JACKSONVILLE, Fla. -- Mississippi State interim head football coach Greg Knox met with his starting quarterback for the month, Keytaon Thompson, as soon as MSU turned its attention from the Dan Mullen departure to the TaxSlayer Bowl. Knox knew a freshman backup might not have as much of the playbook as his predecessor, so Knox decided to attack it head on. 


Instead of spending all of bowl practice finding out what Thompson can run well and what he can't, he just handed Thompson a game plan sheet and told him to highlight what he felt comfortable with. The end result was somewhere in the range of 50 to 60 plays. 


A theme showed itself: Thompson would be doing a lot of running. 


That is exactly what happened Saturday, as Thompson's first college start saw him run 27 times for 147 yards and three touchdowns. He also threw for 127 yards as No. 24 MSU (9-4) beat Louisville (8-5) 31-27 in comeback fashion. 


MSU trailed twice in the second half; both times, a Thompson rushing touchdown erased that lead. 


"We knew going into the game he had to run the football," Knox said. "If you go back and look at Mississippi State over the years, when Nick Fitzgerald ran the ball for 100 yards, we were winning football games. 


"We knew (Thompson) had to run the ball. We didn't care if he was a freshman, we didn't care if he was starting his first game." 


The heavy rushing workload also could have served as a confidence booster for a freshman in his first start, but Thompson said he didn't need it. 


"I came out really confident," Thompson said. "I thought we would come out, score on the first drive and continue to score; they made some adjustments as we knew they would and we had to adjust on the fly. 


"A few guys thought I was going to be nervous, but I felt confident. I have a great offensive line, I have a great defense, I have great running backs, I have great receivers, there's nothing to be nervous about." 


Thompson showed that on his first play from scrimmage: On a 29-yard completion to tight end Jordan Thomas, Thompson said Thomas was actually his third read.

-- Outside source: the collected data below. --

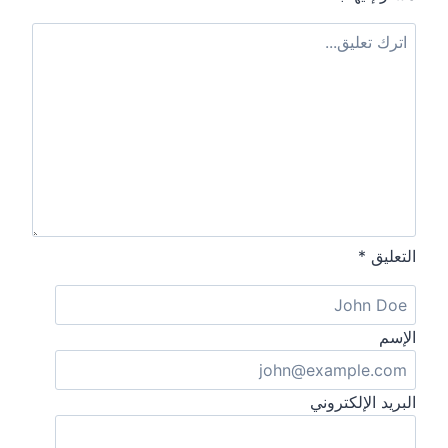
التعليق
*
الإسم
البريد الإلكتروني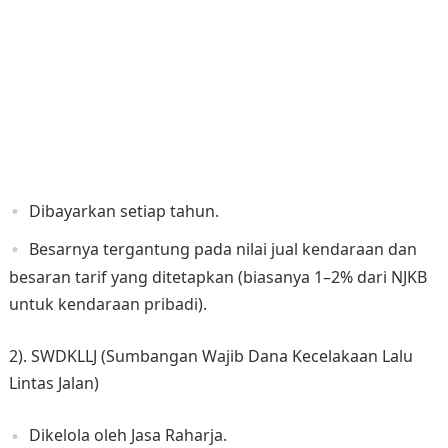
Dibayarkan setiap tahun.
Besarnya tergantung pada nilai jual kendaraan dan
besaran tarif yang ditetapkan (biasanya 1–2% dari NJKB
untuk kendaraan pribadi).
2). SWDKLLJ (Sumbangan Wajib Dana Kecelakaan Lalu
Lintas Jalan)
Dikelola oleh Jasa Raharja.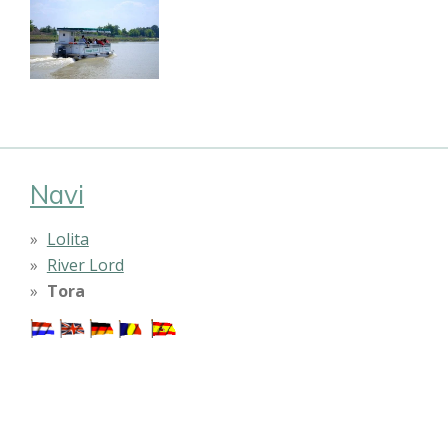
Navi
Lolita
River Lord
Tora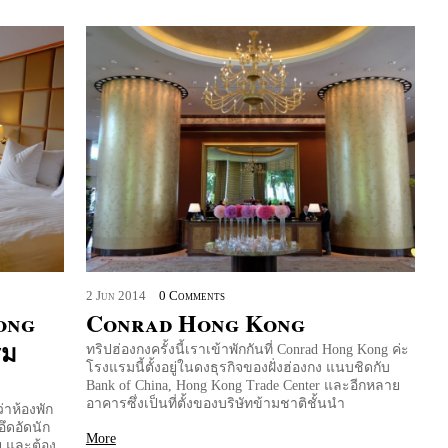
2
Jun
2014
0 Comments
ong
Conrad Hong Kong
ิม
ทริปฮ่องกงครั้งนี้เราเข้าพักกันที่ Conrad Hong Kong ค่ะ
โรงแรมนี้ตั้งอยู่ในดงธุรกิจของฝั่งฮ่องกง แนบชิดกับ
Bank of China, Hong Kong Trade Center และอีกหลาย
อาคารซึ่งเป็นที่ตั้งของบริษัทข้ามชาติชั้นนำ
่าห้องพัก
อึดอัดนัก
More
ย และต้อง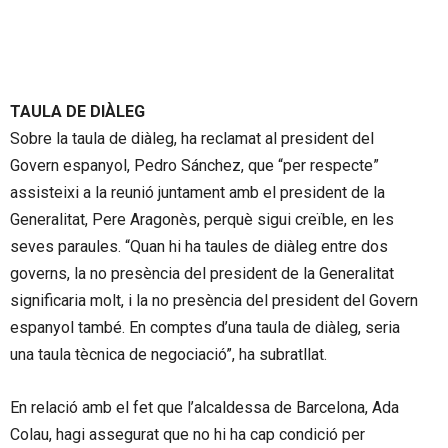
TAULA DE DIÀLEG
Sobre la taula de diàleg, ha reclamat al president del
Govern espanyol, Pedro Sánchez, que “per respecte”
assisteixi a la reunió juntament amb el president de la
Generalitat, Pere Aragonès, perquè sigui creïble, en les
seves paraules. “Quan hi ha taules de diàleg entre dos
governs, la no presència del president de la Generalitat
significaria molt, i la no presència del president del Govern
espanyol també. En comptes d’una taula de diàleg, seria
una taula tècnica de negociació”, ha subratllat.
En relació amb el fet que l’alcaldessa de Barcelona, Ada
Colau, hagi assegurat que no hi ha cap condició per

It was only after scanning his first and second options did he find Thomas open for the first play of what was a six-play, 56-yard touchdown drive. 




Rankin, Bryant missed halves 


MSU safety Brandon Bryant did not play at all in the first half and was only seen sparingly in the second half, including once as part of MSU's kickoff team when he drew and unsportsmanlike conduct penalty. 


Left tackle Martinas Rankin did not play in the second half with an ankle injury. The injury is not expected to hinder the senior as he prepares for the upcoming NFL Draft. 




Sack party 


One of the most elusive quarterbacks in college football history, Louisville's Lamar Jackson, was sacked six times by the MSU defense for a total of 42 yards lost. While MSU did bring some of its trademark exotic blitzes it used so often over the regular season, Louisville coach Bobby Petrino said after the game MSU didn't blitz as much as he expected it to. 


That meant a lot of the behind-the-line production was left to the defensive line, which did not disappoint. 


"We knew their offensive line was as dominant as us and our defensive linemen came into the game thinking we were going to win our 1-on-1s," MSU defensive tackle and Macon native Jeffery Simmons said. "Especially their center, their center was going to be a good matchup for me because he wasn't too good. We came out, played to our standard and had a great night." 


Simmons had two tackles, one for a loss, with 0.5 sacks. 




History made 


MSU safety Mark McLaurin, in intercepting Jackson three times, became the first Bulldog to do so since Richie Brown had three interceptions against Texas A&M in 2014. He is the first MSU player to have three interceptions in a bowl game. 


Running back and West Point native Aeris Williams' 88 yards pushed his season total to 1,107, which is eighth in MSU single-season history.